A further 481 fatalities were recorded, capping a week with the fewest fatalities since the end of March 2020.
Norway earmarks priority shots
Norway has decided to set aside 500 vaccine doses for persons in socially critical functions, the government said in a statement Saturday. Members of Parliament, government and the health directorate are among those who will be prioritised.

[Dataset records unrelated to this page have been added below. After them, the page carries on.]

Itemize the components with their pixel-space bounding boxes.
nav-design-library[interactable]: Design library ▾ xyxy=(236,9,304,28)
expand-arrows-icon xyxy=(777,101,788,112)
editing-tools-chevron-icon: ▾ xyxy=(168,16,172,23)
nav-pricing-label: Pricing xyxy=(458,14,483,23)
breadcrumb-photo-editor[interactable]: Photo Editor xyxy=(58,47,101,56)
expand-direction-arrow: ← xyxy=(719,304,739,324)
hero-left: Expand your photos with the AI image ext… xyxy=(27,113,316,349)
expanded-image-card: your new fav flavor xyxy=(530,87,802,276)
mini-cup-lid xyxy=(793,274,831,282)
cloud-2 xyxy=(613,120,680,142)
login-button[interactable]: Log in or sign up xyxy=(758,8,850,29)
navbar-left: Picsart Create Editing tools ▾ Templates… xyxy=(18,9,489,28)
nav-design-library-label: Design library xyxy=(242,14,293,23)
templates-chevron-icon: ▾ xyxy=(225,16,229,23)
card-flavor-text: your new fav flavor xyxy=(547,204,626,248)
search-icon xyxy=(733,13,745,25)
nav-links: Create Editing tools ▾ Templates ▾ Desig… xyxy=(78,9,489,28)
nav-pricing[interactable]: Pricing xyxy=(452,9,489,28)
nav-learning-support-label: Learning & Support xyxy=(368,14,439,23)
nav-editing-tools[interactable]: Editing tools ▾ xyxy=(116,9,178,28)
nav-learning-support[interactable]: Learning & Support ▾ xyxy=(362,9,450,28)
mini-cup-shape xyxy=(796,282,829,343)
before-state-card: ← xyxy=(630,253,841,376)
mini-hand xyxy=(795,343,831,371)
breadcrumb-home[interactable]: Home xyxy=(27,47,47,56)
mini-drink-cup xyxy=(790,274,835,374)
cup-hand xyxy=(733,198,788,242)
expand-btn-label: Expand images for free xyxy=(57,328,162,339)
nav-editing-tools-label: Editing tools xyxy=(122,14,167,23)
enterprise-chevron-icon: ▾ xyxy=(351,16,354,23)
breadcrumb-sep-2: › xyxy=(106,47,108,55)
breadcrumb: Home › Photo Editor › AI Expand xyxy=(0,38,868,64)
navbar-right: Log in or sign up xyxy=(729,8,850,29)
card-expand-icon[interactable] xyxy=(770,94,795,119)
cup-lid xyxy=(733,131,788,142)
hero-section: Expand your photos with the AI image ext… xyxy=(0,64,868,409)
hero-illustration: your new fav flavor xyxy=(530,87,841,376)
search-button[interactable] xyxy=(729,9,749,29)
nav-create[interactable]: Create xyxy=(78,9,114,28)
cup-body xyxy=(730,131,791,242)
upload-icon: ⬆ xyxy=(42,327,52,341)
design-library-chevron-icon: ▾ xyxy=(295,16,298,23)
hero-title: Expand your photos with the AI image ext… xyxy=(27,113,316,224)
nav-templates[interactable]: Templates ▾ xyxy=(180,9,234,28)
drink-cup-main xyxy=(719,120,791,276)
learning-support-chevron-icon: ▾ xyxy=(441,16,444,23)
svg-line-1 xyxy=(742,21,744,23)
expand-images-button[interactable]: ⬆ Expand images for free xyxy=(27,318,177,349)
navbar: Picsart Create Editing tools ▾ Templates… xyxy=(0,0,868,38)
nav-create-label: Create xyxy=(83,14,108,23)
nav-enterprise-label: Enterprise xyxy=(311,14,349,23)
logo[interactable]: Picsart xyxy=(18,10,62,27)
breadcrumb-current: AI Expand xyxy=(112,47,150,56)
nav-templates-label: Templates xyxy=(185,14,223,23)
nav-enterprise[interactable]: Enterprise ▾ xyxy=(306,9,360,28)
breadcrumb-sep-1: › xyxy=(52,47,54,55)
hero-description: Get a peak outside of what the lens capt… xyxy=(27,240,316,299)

UK denies Cummings’ claims
The UK government pushed back on claims from the former chief aide of Prime Minister Boris Johnson that officials pursued a herd-immunity strategy in the early days of the pandemic. Dominic Cummings unleashed a series of tweets on Saturday criticising the UK’s response.
He said that letting enough citizens become infected to reach natural herd immunity was the “official plan in all docs/graphs/meetings” until early March 2020, when it became clear that such a policy would lead to catastrophe.
When asked about the allegations in an interview on the BBC on Sunday, Home Secretary Priti Patel said that was “not at all” the plan. Jenny Harries, chief executive of the UK Health Security Agency, also said it wasn’t the nation’s strategy.
Germany vows summer easing
Germany’s Health Minister, Jens Spahn, has promised a wide-ranging easing of pandemic restrictions during the summer if the country’s seven-day incidence rate falls below 20.
“Last summer the rate was below 20. We should aim for that again,” Spahn told the Sunday edition of Bild. According to the Robert Koch Institute, Germany has a seven-day incidence rate of 64.5. That means that there are 64.5 new infections per 100,000 individuals over a period of seven days.
CDC on variant watch
Federal health officials are ramping up their surveillance of the highly transmissible Covid-19 variant first identified in India, as experts warn that under-vaccinated areas in the US could become hotspots for the mutation.
While US cases attributed to the B.1.617 variant currently sit below 1%, the growth rate remains unclear due to the small sample size. One science group said the strain could be as much as 50% more transmissible than B.1.1.7, the variant that emerged from the UK. That mutation was first seen in the US in late December and is now dominant nationally.
India cases lowest in more than a month
India’s new coronavirus cases continued to slow, with a daily total of 240,842 on Sunday, the lowest in more than a month. Meanwhile, India’s capital extended its lockdown until 31 May as it halted vaccinations of people aged 18 to 44 due to a shortage of jabs. India and scores of other World Trade Organisation members made a fresh appeal for a three-year patent waiver on products and technology used in the treatment of Covid-19, the Economic Times reported.
CDC probes cases of youth heart inflammation
The US Centers for Disease Control and Prevention is investigating “relatively few” reports of a heart problem in adolescents and young adults after a Covid-19 vaccination.
A report from a meeting of the agency’s safety group on May 17 said that most discovered cases of myocarditis “appear to be mild” and could be unrelated to vaccinations. Myocarditis is an inflammation of the heart muscle often found after an infection.
The cases were mostly in adolescents and young adults and more often in males than females. The report added that the cases occurred more often after a second dose than the first and were typically found within four days after infection. DM
— With assistance by Ian Fisher, Katharine Gemmell, Emily Ashton, Chiara Remondini, Yueqi Yang, Ros Krasny, Gaspard Sebag, and Linus Chua.